A product of New York’s Lower East Side, Buttons already had performed in Minsky’s Burlesque and in Broadway plays and musicals by the time he became an overnight hit on television in 1952 with the launch of “The Red Buttons Show” on CBS.

A comedy-variety show, it featured the likable Buttons’ monologues, dance numbers and sketches with regulars and guests.
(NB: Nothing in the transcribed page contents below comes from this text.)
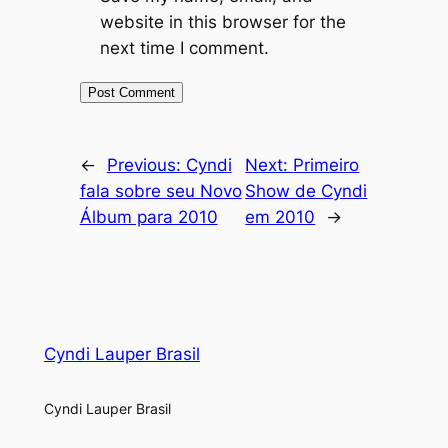
website in this browser for the
next time I comment.
←
Previous:
Cyndi
Next:
Primeiro
fala sobre seu Novo
Show de Cyndi
Álbum para 2010
em 2010
→
Cyndi Lauper Brasil
Cyndi Lauper Brasil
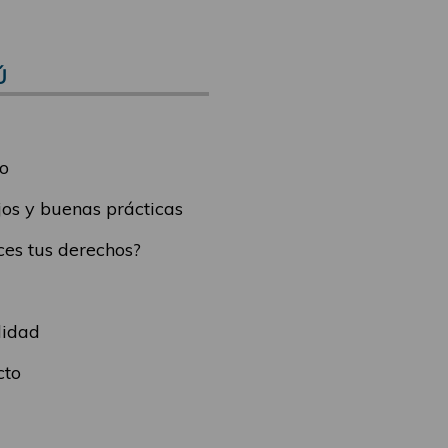
Ú
o
os y buenas prácticas
es tus derechos?
lidad
cto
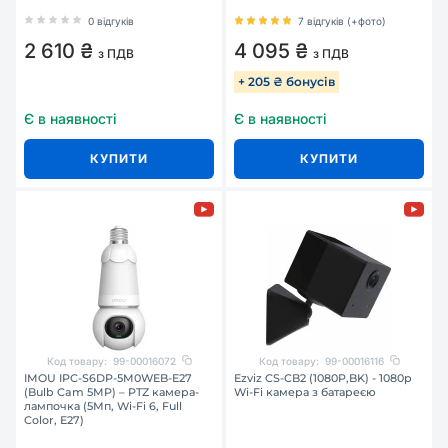
0 відгуків
7 відгуків (+фото)
2 610 ₴
4 095 ₴
з ПДВ
з ПДВ
+ 205 ₴ бонусів
Є в наявності
Є в наявності
КУПИТИ
КУПИТИ
Код товару:
99-00016072
Код товару:
99-00016116
IMOU IPC-S6DP-5M0WEB-E27
Ezviz CS-CB2 (1080P,BK) - 1080p
(Bulb Cam 5MP) – PTZ камера-
Wi-Fi камера з батареєю
лампочка (5Мп, Wi-Fi 6, Full
Color, E27)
Among the comic’s recurring characters were a punch-drunk prizefighter named Rocky, a juvenile delinquent called Muggsy, and a dumb “dialect” German named Kleeglefarven.

The Academy of Radio and Television Arts and Sciences Award (later the Emmy) named him Comedian of the Year in 1954.

But Buttons’ time at the top on TV was short-lived.

The show, which moved to NBC when CBS canceled it after its second season, became a sitcom and was off the air a year later.

After his show was canceled in 1955, Buttons said years later, “I couldn’t get arrested.” As he said at the time, “I found out how tough show business can be.”

Over the next two years, he worked only 14 weeks, primarily in nightclubs, with only three guest shots on “The Perry Como Show” and a role in a “Studio One” production.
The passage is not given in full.